It would prove to be a serious misjudgment.

She had not expected the vigilante to choose death before capture. Always Leonardo's Clan had clung to life, even in the face of defeat. Staring powerlessly down at the man's dead body, Karai began to wonder when exactly that had changed.

She new the answer even then but did not dwell on her part in it.

She sent her ninja to search the area, but if any of the vigilante's friends had been nearby, they had fled at his capture. A wasted mission and with Jones' death O'Neil and the Turtles would be twice as careful.

They were also twice as vengeful, as attack after attack was launched against her father's forces in the weeks following Jones' death. Karai faced her father, grim and ashamed, as reports came in of explosions in secure buildings, of caravans attacked and raided, of guards killed and scientists kidnapped.

Her father was furious in a way he rarely was toward her. "Had I wanted my enemies to know my plans," he hissed, his eyes dark with displeasure, "I would have sent them a note. I expect better of my daughter, Karai."

She bowed her head, tried not to wonder if Leonardo would choose death on the day she finally faced him again. "I am your obedient daughter. Tell me what I must do to atone for this."

"Bring me one of the Turtles," her father commanded. "Too long have they run amok in my city. End it for me, Karai."

She did not meet his eyes.

* * *

It was Raphael she finally found.

She was glad, in some distant, detached part of herself, that it was not Leonardo. She was not entirely certain what she would have done then. She did not think she could have defeated him alone, and she did not think he would have stayed to fight when she had backup. But Raphael rarely ran from a fight, even when outnumbered. Karai and her ninja brought the Turtle to the ground two days after they first attacked, their number halved. Karai wiped blood out of her eyes and caught her breath while one of her men secured the Turtle's bonds.

Animal tranquilizers, she thought grimly. He'd have evaded them for good if she hadn't brought the tranquilizer guns. It felt like a hollow victory, not to be able to bring him down through combat alone.

But she had spent more than three years tracking the Turtles. Eluding the Foot had been their strongest directive for most of their lives; they knew how to hide from her better than she knew how to hunt them.
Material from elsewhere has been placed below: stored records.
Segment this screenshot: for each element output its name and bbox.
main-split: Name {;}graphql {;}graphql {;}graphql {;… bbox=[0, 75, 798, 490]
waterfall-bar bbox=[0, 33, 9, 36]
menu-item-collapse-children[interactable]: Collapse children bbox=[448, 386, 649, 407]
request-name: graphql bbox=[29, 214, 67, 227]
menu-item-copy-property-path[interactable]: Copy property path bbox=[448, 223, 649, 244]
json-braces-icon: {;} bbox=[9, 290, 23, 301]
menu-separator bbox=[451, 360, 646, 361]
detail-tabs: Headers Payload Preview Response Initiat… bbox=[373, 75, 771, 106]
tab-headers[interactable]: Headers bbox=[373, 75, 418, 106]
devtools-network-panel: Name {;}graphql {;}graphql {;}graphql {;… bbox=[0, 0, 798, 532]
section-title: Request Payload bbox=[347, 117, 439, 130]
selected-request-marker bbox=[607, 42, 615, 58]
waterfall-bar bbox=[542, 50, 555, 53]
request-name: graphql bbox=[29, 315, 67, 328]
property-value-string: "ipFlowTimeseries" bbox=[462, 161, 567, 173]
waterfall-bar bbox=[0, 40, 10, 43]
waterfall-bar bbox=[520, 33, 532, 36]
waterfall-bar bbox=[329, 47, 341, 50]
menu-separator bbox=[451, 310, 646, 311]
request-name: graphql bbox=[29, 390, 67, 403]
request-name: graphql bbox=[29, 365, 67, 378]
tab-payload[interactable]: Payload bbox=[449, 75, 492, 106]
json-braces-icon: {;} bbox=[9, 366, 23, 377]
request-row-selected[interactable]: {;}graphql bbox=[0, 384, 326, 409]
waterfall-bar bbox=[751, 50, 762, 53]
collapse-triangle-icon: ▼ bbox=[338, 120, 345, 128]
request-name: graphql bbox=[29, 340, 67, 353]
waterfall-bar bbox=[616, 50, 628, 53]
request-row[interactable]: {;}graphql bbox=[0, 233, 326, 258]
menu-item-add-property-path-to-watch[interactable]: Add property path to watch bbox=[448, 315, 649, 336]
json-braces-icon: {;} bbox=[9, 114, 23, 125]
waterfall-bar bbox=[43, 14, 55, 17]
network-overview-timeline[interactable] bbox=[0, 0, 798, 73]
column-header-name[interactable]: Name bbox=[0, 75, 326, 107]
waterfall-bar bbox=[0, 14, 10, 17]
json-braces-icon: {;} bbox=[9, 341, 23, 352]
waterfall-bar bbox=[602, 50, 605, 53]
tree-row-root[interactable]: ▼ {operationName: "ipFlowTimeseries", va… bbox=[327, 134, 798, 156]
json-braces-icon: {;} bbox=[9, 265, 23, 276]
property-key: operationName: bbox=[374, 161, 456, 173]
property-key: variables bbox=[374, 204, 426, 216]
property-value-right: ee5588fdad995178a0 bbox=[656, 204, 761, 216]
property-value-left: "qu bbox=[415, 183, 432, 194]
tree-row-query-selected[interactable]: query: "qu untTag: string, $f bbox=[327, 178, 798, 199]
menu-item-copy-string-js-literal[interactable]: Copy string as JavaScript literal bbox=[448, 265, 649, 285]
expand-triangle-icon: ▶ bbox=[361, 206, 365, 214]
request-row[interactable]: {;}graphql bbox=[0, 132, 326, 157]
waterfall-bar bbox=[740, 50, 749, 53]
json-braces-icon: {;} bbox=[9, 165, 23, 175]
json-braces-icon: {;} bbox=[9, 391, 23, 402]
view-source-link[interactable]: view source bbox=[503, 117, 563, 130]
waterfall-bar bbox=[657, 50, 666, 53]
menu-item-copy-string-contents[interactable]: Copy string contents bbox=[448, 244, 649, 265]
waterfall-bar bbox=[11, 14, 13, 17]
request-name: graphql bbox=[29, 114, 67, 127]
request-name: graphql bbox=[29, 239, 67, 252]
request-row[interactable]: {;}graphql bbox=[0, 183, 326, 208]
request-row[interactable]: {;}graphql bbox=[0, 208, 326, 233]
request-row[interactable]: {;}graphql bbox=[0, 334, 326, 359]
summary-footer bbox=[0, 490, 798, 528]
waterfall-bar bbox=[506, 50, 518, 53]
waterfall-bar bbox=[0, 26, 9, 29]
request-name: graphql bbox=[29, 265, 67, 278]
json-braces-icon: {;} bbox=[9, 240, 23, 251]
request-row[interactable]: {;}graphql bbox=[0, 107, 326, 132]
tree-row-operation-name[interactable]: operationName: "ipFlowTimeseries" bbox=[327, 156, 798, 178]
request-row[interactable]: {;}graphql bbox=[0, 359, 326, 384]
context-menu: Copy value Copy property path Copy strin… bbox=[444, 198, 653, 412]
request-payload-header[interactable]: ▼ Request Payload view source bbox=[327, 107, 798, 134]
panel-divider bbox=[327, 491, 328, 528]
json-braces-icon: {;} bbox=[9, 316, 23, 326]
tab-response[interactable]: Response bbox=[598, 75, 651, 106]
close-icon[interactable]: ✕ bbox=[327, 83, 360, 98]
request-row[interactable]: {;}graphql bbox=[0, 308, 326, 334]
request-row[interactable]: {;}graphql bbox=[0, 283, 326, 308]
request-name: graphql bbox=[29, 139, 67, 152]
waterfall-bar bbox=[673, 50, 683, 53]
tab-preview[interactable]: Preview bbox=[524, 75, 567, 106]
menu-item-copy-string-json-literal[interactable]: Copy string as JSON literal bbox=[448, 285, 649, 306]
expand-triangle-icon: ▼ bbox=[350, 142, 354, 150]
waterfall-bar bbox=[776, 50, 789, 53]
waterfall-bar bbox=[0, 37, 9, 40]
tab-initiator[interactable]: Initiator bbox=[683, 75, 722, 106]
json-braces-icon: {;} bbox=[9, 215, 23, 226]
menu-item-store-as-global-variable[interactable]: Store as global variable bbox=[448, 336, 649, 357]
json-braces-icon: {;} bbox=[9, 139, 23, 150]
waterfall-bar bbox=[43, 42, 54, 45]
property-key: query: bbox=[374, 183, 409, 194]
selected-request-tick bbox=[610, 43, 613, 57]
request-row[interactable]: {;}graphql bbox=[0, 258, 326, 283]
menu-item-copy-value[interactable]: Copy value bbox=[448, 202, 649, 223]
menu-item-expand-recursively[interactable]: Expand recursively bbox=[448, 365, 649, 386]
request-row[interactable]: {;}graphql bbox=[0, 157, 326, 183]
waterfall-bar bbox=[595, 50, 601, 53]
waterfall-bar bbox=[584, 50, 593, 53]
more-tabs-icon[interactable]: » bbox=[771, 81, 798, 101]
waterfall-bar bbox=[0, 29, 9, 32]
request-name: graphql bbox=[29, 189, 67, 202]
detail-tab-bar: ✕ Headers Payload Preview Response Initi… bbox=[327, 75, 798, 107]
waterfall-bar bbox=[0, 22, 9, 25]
But she had tricks of her own, and Raphael was known for an impetuousness that often overruled his better judgment.

And now she had one of her father's most hated enemies to present to him upon his return.

Karai watched her ninja prepare the Turtle for transport back to her father's headquarters and waited to feel something like accomplishment or pride.

With her father overseas, securing the Foot's recent conquests in the Asian continent, Karai was left in charge of the New York base. As such, that meant the Turtle was her responsibility until the Lord Shredder's return. She watched him through the video feeds in his cell and planned what it would take to break him.

She oversaw his interrogation personally.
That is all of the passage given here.